Publié le 09 septembre 2019 par Administrateur

Alexandre était au lycée Anatole-France pour faire la promotion de son projet. Photo: TNAG

Elle porte un drôle de nom. Elle va mener un drôle de projet. Le 14 septembre, l’association Tsubasa no aru Gakkô (TNAG), littéralement « L’école ailée », va lancer un centre linguistique et culturel à Lillers, dans les locaux de la médiathèque municipale. Elle va permettre aux Lillérois (mais pas que) de s’initier au japonais, à sa langue et à sa culture, mais aussi à l’allemand, sous des prismes identiques. Le projet est aussi dingue que beau. La démarche est déjà une réussite puisque des personnes de tout le Béthunois sont venues s’inscrire… Vraiment, on insiste lourdement, ce « truc » est fou.
À la base du projet, Alexandre Arbolabide. Un Marlésien d’origine qui ne vous est peut-être pas inconnu. En tant que comédien, il a fait les beaux jours de l’atelier municipal d’expression il y a quelques années. Ça ne vous dit rien? Qu’importe. Pour faire bref, Alexandre, 27 ans, a vécu à Tokyo au Japon, puis à Berlin, la capitale allemande, dans le cadre de son cursus universitaire et son début de carrière professionnelle. Aujourd’hui, il vit entre l’Allemagne et la France, et veut donner aux Lillérois (et leurs voisins) la possibilité d’apprendre les langues, de découvrir des cultures différentes… un projet on ne peut plus altruiste: « Je travaille avec les gamins depuis longtemps: j’ai mon Bafa, je fais du théâtre, je suis éducateur de langue et de culture japonaise en France, j’ai donné des cours d’anglais au Japon, j’ai été éducateur sportif et artistique à Berlin, baby-sitter, aide aux devoirs… » Des activités pour le moins multiples qui l’ont amené à lancer outre-Rhin une entreprise qui fait la promotion de la culture française et de la culture japonaise, en Allemagne. « Ça a super bien marché! Les gamins ont adoré. Je pense que l’éducation devrait être quelque chose de plus cool, de plus orienté, de plus individuel. »

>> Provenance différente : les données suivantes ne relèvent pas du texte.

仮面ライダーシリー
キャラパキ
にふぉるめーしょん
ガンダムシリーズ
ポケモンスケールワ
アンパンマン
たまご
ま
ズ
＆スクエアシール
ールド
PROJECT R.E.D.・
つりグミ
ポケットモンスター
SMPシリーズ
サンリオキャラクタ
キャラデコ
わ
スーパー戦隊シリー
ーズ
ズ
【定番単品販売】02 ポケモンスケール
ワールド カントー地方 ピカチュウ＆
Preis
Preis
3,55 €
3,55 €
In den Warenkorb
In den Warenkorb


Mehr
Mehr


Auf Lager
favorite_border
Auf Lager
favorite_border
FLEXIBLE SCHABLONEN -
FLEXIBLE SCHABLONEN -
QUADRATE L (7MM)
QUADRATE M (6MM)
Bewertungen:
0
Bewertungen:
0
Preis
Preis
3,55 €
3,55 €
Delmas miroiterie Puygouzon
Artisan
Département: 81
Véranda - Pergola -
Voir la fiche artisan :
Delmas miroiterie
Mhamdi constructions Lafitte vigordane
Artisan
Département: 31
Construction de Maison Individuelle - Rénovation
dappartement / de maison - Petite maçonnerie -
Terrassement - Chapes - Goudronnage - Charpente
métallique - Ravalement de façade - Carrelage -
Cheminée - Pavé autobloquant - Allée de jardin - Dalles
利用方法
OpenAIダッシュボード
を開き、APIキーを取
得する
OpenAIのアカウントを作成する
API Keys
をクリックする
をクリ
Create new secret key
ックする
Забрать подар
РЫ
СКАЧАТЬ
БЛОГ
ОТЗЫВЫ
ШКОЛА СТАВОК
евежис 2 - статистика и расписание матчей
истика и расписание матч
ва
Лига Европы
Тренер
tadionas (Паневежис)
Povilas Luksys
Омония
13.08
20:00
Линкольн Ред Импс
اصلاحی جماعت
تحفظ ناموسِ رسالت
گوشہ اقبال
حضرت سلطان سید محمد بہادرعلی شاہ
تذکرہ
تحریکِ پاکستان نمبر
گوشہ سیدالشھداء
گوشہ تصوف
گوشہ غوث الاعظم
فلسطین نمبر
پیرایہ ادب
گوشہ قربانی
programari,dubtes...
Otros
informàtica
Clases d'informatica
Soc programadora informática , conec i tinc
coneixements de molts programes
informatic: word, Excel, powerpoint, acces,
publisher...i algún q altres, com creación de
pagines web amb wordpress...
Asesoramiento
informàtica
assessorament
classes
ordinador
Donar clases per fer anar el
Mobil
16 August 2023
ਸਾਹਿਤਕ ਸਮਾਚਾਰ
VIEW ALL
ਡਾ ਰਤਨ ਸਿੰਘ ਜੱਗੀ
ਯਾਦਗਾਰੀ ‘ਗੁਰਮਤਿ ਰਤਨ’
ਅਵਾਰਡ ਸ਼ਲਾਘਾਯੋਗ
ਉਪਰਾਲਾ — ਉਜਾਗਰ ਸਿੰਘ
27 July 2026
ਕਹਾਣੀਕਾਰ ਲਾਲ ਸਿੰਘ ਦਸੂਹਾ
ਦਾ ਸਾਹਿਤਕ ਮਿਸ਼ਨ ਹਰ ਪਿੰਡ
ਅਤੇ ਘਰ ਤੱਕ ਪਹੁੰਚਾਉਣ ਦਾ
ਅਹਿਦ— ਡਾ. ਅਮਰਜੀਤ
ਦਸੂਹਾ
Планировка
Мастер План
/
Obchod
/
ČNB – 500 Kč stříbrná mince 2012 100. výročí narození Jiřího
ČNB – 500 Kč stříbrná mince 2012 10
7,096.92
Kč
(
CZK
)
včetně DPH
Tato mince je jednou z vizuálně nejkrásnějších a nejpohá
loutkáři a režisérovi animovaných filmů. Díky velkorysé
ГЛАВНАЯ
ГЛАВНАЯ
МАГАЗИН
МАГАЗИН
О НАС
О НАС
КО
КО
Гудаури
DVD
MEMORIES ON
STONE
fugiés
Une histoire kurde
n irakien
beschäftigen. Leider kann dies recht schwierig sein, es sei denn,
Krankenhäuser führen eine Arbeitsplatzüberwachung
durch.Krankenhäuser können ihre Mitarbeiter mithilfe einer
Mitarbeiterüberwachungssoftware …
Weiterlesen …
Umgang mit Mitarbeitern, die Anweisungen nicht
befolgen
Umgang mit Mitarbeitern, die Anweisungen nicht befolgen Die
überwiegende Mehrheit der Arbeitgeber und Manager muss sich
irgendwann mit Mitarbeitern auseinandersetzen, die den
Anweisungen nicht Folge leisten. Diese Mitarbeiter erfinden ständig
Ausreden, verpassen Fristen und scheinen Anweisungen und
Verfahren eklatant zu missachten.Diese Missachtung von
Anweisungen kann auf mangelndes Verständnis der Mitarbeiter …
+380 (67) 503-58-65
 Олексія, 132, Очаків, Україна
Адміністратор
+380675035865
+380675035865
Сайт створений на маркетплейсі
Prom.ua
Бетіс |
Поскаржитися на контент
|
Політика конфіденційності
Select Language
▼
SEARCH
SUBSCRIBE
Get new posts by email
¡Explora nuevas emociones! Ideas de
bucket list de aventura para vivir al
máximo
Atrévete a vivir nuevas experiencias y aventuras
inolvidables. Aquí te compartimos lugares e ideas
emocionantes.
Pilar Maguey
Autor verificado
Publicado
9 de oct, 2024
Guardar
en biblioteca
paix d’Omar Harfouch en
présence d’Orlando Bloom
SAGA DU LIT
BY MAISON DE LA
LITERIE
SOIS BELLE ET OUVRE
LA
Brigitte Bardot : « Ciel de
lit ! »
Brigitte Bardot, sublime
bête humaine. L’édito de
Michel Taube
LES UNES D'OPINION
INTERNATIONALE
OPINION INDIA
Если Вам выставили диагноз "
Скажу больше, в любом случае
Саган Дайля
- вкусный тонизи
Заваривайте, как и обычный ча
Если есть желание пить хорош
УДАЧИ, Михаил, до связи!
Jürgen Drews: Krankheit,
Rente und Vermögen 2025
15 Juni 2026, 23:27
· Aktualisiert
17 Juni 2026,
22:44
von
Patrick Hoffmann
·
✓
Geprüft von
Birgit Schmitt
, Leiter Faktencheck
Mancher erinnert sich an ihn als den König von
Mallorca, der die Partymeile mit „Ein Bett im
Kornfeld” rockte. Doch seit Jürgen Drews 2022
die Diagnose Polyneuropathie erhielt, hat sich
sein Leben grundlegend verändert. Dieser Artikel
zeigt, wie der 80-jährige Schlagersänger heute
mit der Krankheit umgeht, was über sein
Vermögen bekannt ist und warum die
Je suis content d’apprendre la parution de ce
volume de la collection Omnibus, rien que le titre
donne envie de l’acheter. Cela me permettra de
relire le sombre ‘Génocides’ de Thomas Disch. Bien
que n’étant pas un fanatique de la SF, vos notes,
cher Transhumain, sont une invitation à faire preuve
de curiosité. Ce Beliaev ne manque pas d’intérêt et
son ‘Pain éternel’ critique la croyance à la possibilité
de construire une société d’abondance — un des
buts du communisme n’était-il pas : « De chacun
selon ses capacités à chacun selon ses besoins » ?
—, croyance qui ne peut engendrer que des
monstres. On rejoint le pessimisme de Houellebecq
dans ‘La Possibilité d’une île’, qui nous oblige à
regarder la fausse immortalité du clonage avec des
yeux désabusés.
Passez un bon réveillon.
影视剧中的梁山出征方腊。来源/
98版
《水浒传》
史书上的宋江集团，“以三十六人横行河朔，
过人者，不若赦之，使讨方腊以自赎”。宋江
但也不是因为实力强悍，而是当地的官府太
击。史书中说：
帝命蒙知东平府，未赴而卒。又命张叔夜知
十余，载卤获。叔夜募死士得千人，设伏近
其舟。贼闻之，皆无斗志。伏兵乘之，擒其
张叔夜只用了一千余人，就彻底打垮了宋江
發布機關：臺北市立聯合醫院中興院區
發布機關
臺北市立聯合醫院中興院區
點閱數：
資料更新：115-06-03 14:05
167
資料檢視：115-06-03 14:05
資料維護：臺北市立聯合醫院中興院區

« L’Allemand ne fait pas rêver alors que c’est une arme incroyable pour réussir »
De fil en aiguille, de rencontres en échanges, il est amené à monter des projets linguistiques et culturels avec des jeunes Allemands et Français issus des milieux populaires: « J’ai vu comme ils ont aimé sortir de leur quotidien, comme ils se sont remis en question. Ils avaient d’autres envies, d’autres rêves… Ce que j’ai ressenti là, c’est ma plus grande fierté. Comme une évidence, notre région des Hauts-de-France n’est pas super ouverte à la culture japonaise, et l’allemand ne fait pas rêver. Alors que c’est une arme incroyable pour réussir. » Alexandre veut donner aux jeunes des milieux populaires, comme lui, un bagage supplémentaire pour réussir. Depuis des semaines, il fait la promotion de son projet dans les établissements scolaires de la ville, sur les réseaux sociaux, auprès des associations et des médias… Les inscriptions ont démarré. À 120 euros par trimestre, pour 3 ateliers de 1h30, activités, voyages, rencontres… ça devrait être complet à vitesse grand V. A.Top, 62190.fr

Rens. 07 82 12 90 13. Pour en savoir plus, rendez-vous sur la page Facebook de TNAG.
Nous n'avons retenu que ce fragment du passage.